Vidéo : quatre chiffres chocs pour comprendre l’ampleur de la canicule en France
D’autres études ont tenté d’évaluer le coût économique global des canicules depuis plusieurs années. L’Agence européenne de l’environnement, par exemple, estimait en 2022 que les canicules ayant touché une trentaine de pays européens entre 1980 et 2000 avaient coûté près de 60 milliards d’euros. Une étude internationale a de son côté calculé qu’entre 1992 et 2013, les vagues de chaleur avaient statistiquement coïncidé avec des variations à la baisse de la croissance économique et qu’environ 16 000 milliards de dollars ont été perdus en raison des effets des températures élevées sur la santé humaine, la productivité et la production agricole.
Canicule : l’agriculture en première ligne
Le secteur agricole est d’ailleurs particulièrement affecté par les vagues de chaleur. Dans son rapport d’évaluation des impacts de la canicule de 2003, le Sénat notait ainsi une baisse globale des rendements céréaliers de près de 21%, et jusqu’à près de 30% pour l’avoine, ou le maïs. Quant à la canicule de cette année, particulièrement précoce, “les conséquences pourraient être importantes” estime l’agro-climatologue Serge Zaka. Outre des baisses conséquentes à prévoir sur les rendements céréaliers, ce dernier craint également une “croissance fortement ralentie (jusqu’à -50 % pour le melon, -80 % pour la carotte)” et une “floraison perturbée voire avortée” pour certains fruits et légumes (tomate, aubergine, poivron).
La canicule pèse également sur le secteur de la construction et des travaux publics, bien souvent contraints de faire cesser les chantiers lors de fortes chaleurs. Selon un sondage mené l’an dernier auprès des professionnels du secteur, près de 20% des entreprises de la construction en France ont ainsi subi des retards de livraisons et des arrêts de chantier liés aux vagues de chaleur. Avec la multiplication des canicules, le secteur pourrait être de plus en plus durement frappé. L’énergie, les transports et tous les secteurs exposés aux événements climatiques sont concernés.

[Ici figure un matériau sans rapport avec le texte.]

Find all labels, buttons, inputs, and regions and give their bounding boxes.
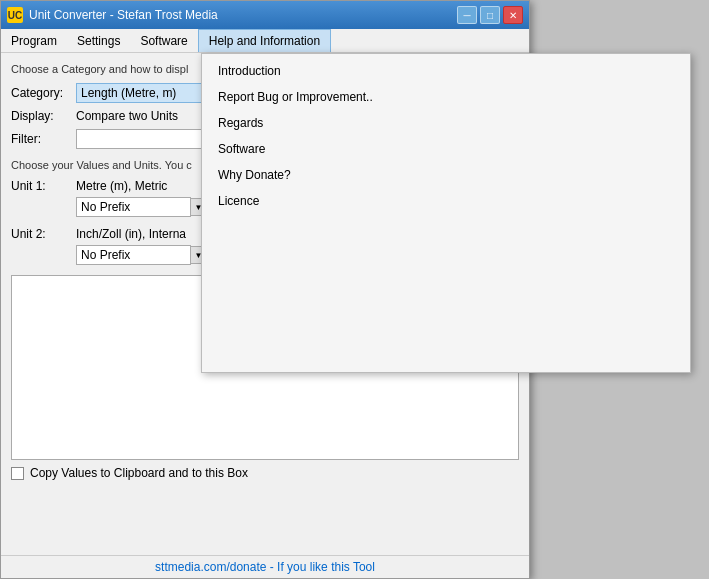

L’exposition de l’économie aux canicules va s’amplifier
Mais c’est aussi la productivité globale de l’économie qui est affaiblie par la hausse des températures. La productivité physique décroit ainsi de près de 40% au-dessus de 32°C, et des 2/3 au-delà de 38. Lorsque la température approche des 30°C, les capacités cognitives sont aussi affectées, comme l’a notamment montré une étude de l’Université de Yale. Selon l’Organisation Internationale du travail, si les températures mondiales augmentent durablement de 1,5°C, l’équivalent de 80 millions emplois seront perdus à cause des pertes de productivité au travail induites par les fortes chaleurs dans le monde. Or, avec le réchauffement climatique, l’exposition des travailleurs à ces conditions de chaleur ne va faire que s’accentuer
Selon une étude publiée en 2021, les impacts économiques des vagues de chaleur en Europe seront multipliés par 5 d’ici 2060 (par rapport à la moyenne 1981-2010), à cause du réchauffement climatique qui rend ces phénomènes plus intenses et plus fréquents. Les grandes villes, qui produisent près des 3/4 du PIB européen, risquent d’ailleurs d’être les plus affectées. Selon un rapport publié par les experts de la Banque Mondiale, dans les villes européennes, le PIB pourrait ainsi baisser de 2,5 points par an d’ici 2050 à cause des vagues de chaleur, qui frappent particulièrement durement les espaces urbanisés. En France, les services du Premier Ministre estiment que jusqu’à 8% de la productivité globale du pays pourrait être perdue en 2080 à cause des vagues chaleur. Des pertes auxquelles il faut ajouter les coûts en matière de santé, qui explosent lors des canicules.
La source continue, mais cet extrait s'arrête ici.